Those calls are still a big part of what 211 operators handle, but callers have become more desperate since last year.
"We get a lot of people who call saying 'I've been living without electricity for a month' in the depth of summer," Stanford said. "They're just exhausted."
This year, the center has averaged more than 11,000 calls a month. That's up about 10 percent from 2010, when the numbers were up 10 percent from the year before.
At the Hillsborough 211 center, 60 percent of the calls are from Hillsborough County, with the highest concentrations coming from East Tampa and Brandon. The rest come from drug abuse and suicide hotlines across the state, said Debra Harris, who oversees the Hillsborough 211 system and suicide prevention program.
With federal unemployment checks set to end by early 2012, crisis center officials expect the calls for help to climb beyond 12,000 a month, Harris said
Many more of those calls are likely to come from middle-aged, middle-class people struggling to adapt to life without a job or with part-time work. About 20 percent of 211 callers this year earn enough to put them above the federal poverty line, a sign they've kept their jobs but now make less money or work fewer hours, crisis center officials say.
"The face of our callers is changing," Harris said. "Over the last couple years, we are seeing people calling us who in the past haven't been in a position to ask for help."
Often, those new callers have tried to bootstrap their way out of their problems and failed.
"By the time they push those buttons [on the phone], they're in such a deep hole," Harris said. "Because they've tried to do it without support, they're in real trouble."
For those who need it, the crisis center offers financial advice. Following that advice can mean abandoning things – cable TV, an expensive car – people have worked to enjoy. It can be a hard adjustment.
"They are accustomed to having these things," Harris said. "They need to start downsizing."
Crisis center clients aren't the only ones who need help, though.

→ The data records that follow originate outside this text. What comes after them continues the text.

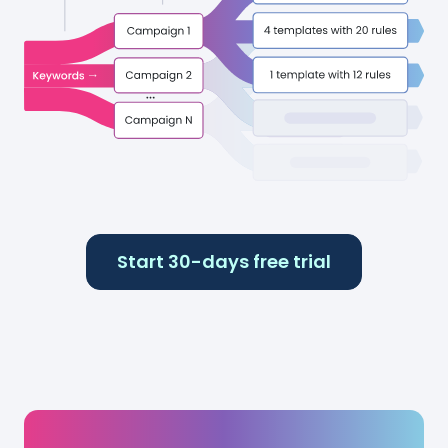
Start 30-days free trial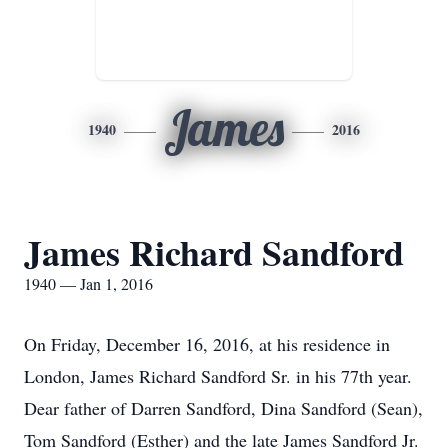
James
1940
2016
James Richard Sandford
1940 — Jan 1, 2016
On Friday, December 16, 2016, at his residence in
London, James Richard Sandford Sr. in his 77th year.
Dear father of Darren Sandford, Dina Sandford (Sean),
Tom Sandford (Esther) and the late James Sandford Jr.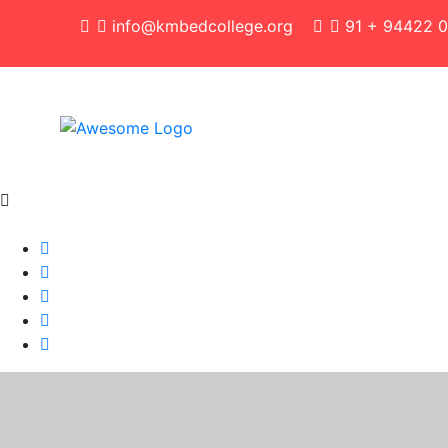
info@kmbedcollege.org
91 + 94422 0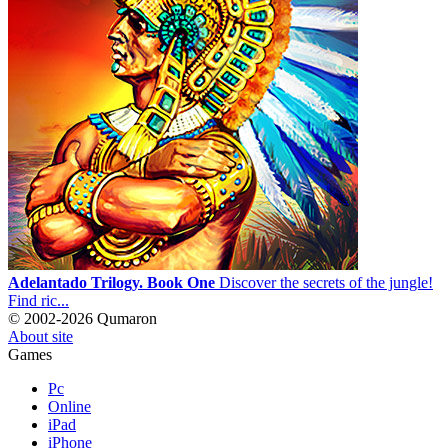
Adelantado Trilogy. Book One
Discover the secrets of the jungle!
Find ric...
© 2002-2026 Qumaron
About site
Games
Pc
Online
iPad
iPhone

Carrying the burden of other people's troubles can be exhausting for crisis center workers, said Meggen Sixbey, a University of Florida professor of counseling education. She works with the university's campus suicide prevention program and a community crisis center in Gainesville.
"It's a lot of stress," she said.
The barrage of misery and pain can burn people out in about two years, Sixbey said. For that reason, it's important crisis center workers find ways to relieve stress. Counselors also need to watch out for each other, she said.
"One thing co-workers will notice is that a person is sighing all the time," Sixbey said.
Crisis center workers can also find themselves irritable and short-tempered if they let their jobs get to them, she said.
Stanford said she and her colleagues at the Hillsborough crisis center keep an eye out for each other, offering a sounding board when needed.
But it can still be hard to bear witness to the economic stress eating away at the community, Stanford said. She wonders sometimes what happens to the people she helps after they hang up the phone.
The suicidal widow, for example, agreed to let Stanford check in with her by phone a few days after their conversation.
"But by then," Stanford said, "her phone had been turned off."